Task item
Below are the entries. Set down exactly the line containing "KURZES HAAR" and each line after it.

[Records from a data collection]
————————
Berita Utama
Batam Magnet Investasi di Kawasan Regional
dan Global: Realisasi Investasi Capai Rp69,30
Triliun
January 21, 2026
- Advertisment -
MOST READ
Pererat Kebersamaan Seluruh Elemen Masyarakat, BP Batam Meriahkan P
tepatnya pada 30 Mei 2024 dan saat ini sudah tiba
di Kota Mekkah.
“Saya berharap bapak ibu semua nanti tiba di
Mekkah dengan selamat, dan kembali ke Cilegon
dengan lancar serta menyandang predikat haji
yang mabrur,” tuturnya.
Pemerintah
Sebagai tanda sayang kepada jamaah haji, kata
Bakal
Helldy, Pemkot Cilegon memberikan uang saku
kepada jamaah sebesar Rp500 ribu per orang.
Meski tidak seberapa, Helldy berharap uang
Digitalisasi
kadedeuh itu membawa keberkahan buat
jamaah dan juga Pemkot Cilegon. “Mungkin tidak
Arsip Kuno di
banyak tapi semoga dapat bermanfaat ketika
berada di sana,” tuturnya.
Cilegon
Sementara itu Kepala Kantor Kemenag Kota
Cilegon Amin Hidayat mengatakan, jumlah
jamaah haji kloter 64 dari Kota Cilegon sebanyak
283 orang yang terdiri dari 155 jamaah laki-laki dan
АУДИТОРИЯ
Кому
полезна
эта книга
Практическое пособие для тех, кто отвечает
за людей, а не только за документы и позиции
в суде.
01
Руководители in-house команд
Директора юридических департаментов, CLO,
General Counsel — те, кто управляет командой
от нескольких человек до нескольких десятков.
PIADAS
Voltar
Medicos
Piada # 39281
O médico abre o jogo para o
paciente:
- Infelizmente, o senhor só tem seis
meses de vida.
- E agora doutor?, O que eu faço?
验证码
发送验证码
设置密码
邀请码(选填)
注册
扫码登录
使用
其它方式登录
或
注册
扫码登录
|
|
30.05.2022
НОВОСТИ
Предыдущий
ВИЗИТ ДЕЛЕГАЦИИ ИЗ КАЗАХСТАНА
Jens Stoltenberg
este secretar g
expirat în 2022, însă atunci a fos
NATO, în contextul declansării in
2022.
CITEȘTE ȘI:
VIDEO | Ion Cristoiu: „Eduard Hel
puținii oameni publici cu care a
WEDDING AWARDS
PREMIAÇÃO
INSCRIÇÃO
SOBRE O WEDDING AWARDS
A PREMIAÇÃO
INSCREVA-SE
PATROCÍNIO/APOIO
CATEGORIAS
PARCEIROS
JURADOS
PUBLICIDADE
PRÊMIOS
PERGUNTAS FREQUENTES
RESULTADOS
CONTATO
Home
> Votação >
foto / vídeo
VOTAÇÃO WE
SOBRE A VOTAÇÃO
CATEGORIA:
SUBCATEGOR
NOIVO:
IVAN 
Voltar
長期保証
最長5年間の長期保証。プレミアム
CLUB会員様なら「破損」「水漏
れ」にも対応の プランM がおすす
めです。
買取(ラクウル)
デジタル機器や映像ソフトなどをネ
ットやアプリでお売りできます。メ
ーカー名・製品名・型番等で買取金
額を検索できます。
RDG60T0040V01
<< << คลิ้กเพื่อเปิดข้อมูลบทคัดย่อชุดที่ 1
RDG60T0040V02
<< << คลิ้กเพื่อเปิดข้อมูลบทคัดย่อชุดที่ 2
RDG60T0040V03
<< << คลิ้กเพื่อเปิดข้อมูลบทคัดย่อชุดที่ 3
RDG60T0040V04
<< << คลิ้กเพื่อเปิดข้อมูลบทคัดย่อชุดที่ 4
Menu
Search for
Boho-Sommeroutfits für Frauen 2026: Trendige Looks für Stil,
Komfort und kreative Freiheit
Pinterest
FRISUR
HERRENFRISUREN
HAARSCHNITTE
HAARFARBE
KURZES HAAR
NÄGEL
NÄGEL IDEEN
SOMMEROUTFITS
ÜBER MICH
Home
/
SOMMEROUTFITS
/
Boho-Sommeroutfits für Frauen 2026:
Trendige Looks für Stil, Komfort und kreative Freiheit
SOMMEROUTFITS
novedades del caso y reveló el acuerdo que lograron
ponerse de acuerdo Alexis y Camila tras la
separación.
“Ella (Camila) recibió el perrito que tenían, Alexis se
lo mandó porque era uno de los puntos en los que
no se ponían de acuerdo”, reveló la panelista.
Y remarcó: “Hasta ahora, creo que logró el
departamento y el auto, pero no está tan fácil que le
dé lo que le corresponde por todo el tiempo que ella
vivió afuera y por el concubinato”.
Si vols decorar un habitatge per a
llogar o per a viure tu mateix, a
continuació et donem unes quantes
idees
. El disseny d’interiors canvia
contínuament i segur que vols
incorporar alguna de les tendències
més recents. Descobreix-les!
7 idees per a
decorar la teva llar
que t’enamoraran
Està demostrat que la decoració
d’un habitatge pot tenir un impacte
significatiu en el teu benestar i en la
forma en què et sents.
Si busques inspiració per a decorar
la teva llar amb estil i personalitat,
————————
Your solution
KURZES HAAR
NÄGEL
NÄGEL IDEEN
SOMMEROUTFITS
ÜBER MICH
Home
/
SOMMEROUTFITS
/
Boho-Sommeroutfits für Frauen 2026:
Trendige Looks für Stil, Komfort und kreative Freiheit
SOMMEROUTFITS
novedades del caso y reveló el acuerdo que lograron
ponerse de acuerdo Alexis y Camila tras la
separación.
“Ella (Camila) recibió el perrito que tenían, Alexis se
lo mandó porque era uno de los puntos en los que
no se ponían de acuerdo”, reveló la panelista.
Y remarcó: “Hasta ahora, creo que logró el
departamento y el auto, pero no está tan fácil que le
dé lo que le corresponde por todo el tiempo que ella
vivió afuera y por el concubinato”.
Si vols decorar un habitatge per a
llogar o per a viure tu mateix, a
continuació et donem unes quantes
idees
. El disseny d’interiors canvia
contínuament i segur que vols
incorporar alguna de les tendències
més recents. Descobreix-les!
7 idees per a
decorar la teva llar
que t’enamoraran
Està demostrat que la decoració
d’un habitatge pot tenir un impacte
significatiu en el teu benestar i en la
forma en què et sents.
Si busques inspiració per a decorar
la teva llar amb estil i personalitat,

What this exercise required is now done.